Startups no Vale do Silício
Startups no Vale do Silício

O que é startup?

Além das empresas já conhecidas, há, no Vale do Silício, as chamadas startups. Elas são empresas de custo bastante reduzido que tem potencial para um rápido crescimento mantendo uma equipe enxuta. Situação que só se tornou possível com o advento da internet.

Startups no Vale do Silício
Startups no Vale do Silício

A escalabilidade de uma startup, aliada a um design de interação intuitivo é o que mais chama a atenção de um investidor anjo, como são chamadas as pessoas que aplicam seu dinheiro em empresas de tecnologia nascente.

Documentário sobre a históriadas startups no Vale do Silício

Incubadora de startups no Vale do Silício

Uma das incubadoras no Vale do Silício mais famosas é a Plug n Play, vale muito à pena fazer uma viagem para a Califórnia e conhecê-la. Ela, assim como outras incubadoras pequenas, costumam investir um mínimo de 25 mil em troca de 5% da empresa e fornecer mentoria durante 3 meses.

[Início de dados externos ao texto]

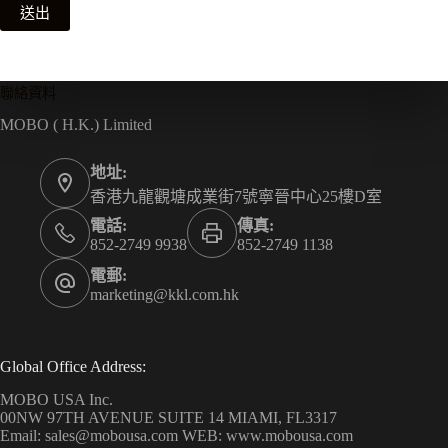
送出
聯絡資料
MOBO ( H.K.) Limited
地址:
香港九龍觀塘成業街7號寧晉中心25樓D室
電話:
傳真:
852-2749 9938
852-2749 1138
電郵:
marketing@kkl.com.hk
Global Office Address:
MOBO USA Inc.
00NW 97TH AVENUE SUITE 14 MIAMI, FL3317
Email: sales@mobousa.com WEB: www.mobousa.com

Tendo morado no Vale do Silício durante mais de um ano, eu tive a oportunidade de ir em muitas feiras de startups, como são chamadas as exposições de empresas nascentes na área de tecnologia que estão procurando investimento inicial. Esses eventos tecnológicos, muitas vezes, são gigantes, contando com centenas de empresas expositoras. Essa experiência me ajudou muito a lançar uma plataforma de educação à distância que tem sido muito utilizada, atualmente, como um cursinho online para o ENEM.

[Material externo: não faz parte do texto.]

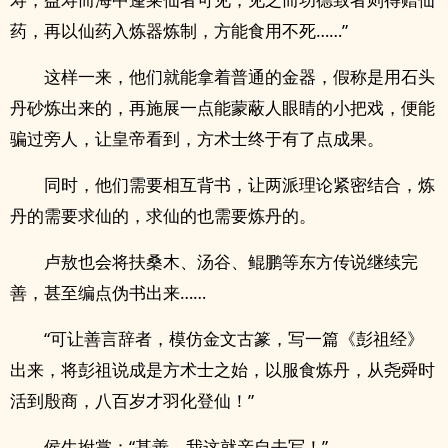
药，再以仙药入炼器炼制，方能食用不死……”
这样一来，他们就能拿着普通的金器，假称是用石头
丹砂炼出来的，再施展一点能蒙蔽人眼睛的小把戏，便能
骗过旁人，让皇帝看到，方术士终于有了点成果。
同时，他们需要相互背书，让两派理论紧密结合，炼
丹的需要求仙的，求仙的也需要炼丹的。
卢敖也会将扶桑木、汤谷、鲲鹏等东方传说继续完
善，甚至编点伪书出来……
“可让善言辞者，模仿金文古篆，写一篇《彭祖经》
出来，将彭祖说成是方术士之始，以服食炼丹，从尧舜时
活到殷商，八百岁才羽化登仙！”
侯生拊掌：“甚善，我这就亲自去写！”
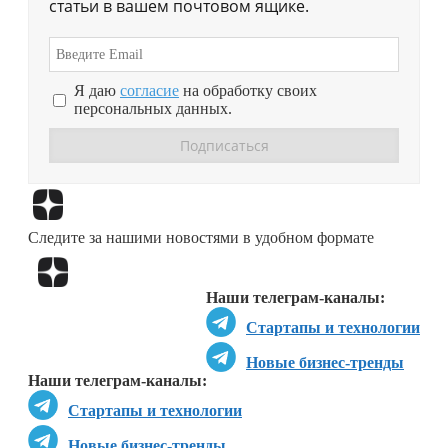
статьи в вашем почтовом ящике.
Я даю
согласие
на обработку своих
персональных данных.
Перейти в
Дзен
Следите за нашими новостями в удобном формате
Перейти в
Дзен
Наши телеграм-каналы:
Стартапы и технологии
Новые бизнес-тренды
Наши телеграм-каналы:
Стартапы и технологии
Новые бизнес-тренды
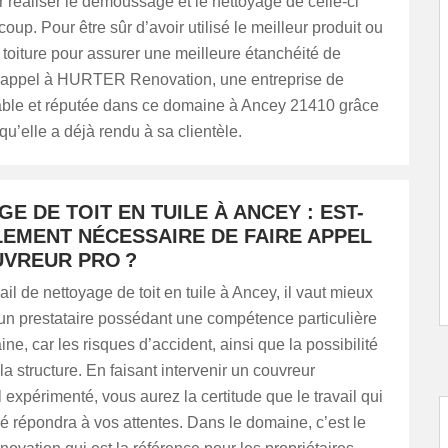
 réaliser le démoussage et le nettoyage de celle-ci
up. Pour être sûr d’avoir utilisé le meilleur produit ou
toiture pour assurer une meilleure étanchéité de
tes appel à HURTER Renovation, une entreprise de
iable et réputée dans ce domaine à Ancey 21410 grâce
qu’elle a déjà rendu à sa clientèle.
E DE TOIT EN TUILE À ANCEY : EST-
LEMENT NÉCESSAIRE DE FAIRE APPEL
UVREUR PRO ?
ail de nettoyage de toit en tuile à Ancey, il vaut mieux
un prestataire possédant une compétence particulière
ne, car les risques d’accident, ainsi que la possibilité
la structure. En faisant intervenir un couvreur
 expérimenté, vous aurez la certitude que le travail qui
ré répondra à vos attentes. Dans le domaine, c’est le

Incubadora federal de empresas brasileiras

Em comparação às incubadoras americanas, as incubadoras federais brasileiras são extremamente fechadas. Nelas, é praticamente proibido interagir com empresas estrangeiras, pois todo o dinheiro disponível para investimento por meio de licitações é bloqueado para comprar qualquer tecnologia estrangeira, com a desculpa de que isso é para fomentar o desenvolvimento do mercado interno, o que, na prática não acontece. Por isso, só consegui desenvolver a plataforma de educação à distância, que possui posts sobre como estudar para o ENEM, a que me referi anteriormente, depois que saí da incubadora federal.

Verbas federais e propinas

O SEBRAETEC é uma das verbas federais para formento de inovação mais tranquilos de se conseguir. Por meio dele, 30 mil reais são disponibilizados à empresa, muitas vezes incubada numa incubadora federal. Contudo, este dinheiro serve para a execução de projetos somente através de empresas nacionais que o próprio Sebrae indica. Não é preciso ser muito inteligente pra saber que vai dar problema nessa história e é o que acontece.

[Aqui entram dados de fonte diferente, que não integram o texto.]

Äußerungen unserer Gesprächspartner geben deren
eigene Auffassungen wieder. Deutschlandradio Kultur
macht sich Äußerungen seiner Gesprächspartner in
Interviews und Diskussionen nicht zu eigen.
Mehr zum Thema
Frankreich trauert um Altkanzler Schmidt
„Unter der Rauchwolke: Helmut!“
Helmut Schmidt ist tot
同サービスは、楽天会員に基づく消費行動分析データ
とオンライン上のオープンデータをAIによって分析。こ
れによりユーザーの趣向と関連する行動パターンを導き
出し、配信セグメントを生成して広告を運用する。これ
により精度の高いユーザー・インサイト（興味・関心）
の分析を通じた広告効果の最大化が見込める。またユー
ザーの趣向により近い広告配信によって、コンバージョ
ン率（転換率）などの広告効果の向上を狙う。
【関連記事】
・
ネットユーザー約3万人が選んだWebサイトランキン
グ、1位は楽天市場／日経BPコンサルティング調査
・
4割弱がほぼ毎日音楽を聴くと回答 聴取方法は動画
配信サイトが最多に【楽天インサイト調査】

Já que software não é commodity, o empreendedor precisa de um específico, como não pode tê-lo por meio das verbas públicas, comprando diretamente da empresa que o fornece, muitos acabam por pagar 10% às entidades executoras do Sebrae que deveriam desenvolver o projeto para o qual foram contratadas, contudo o nome disso é propina. Num mercado em que os empresários têm dinheiro escasso e o único disponível é via governo, pagando propinas, eles, obviamente se veem obrigados a comportar de tal modo. Foi por essa situação que passei quando tive a empresa incubada logo após de voltar do Vale do Silício. Todavia, não aceitei tal comportamento e abri mão da vaga.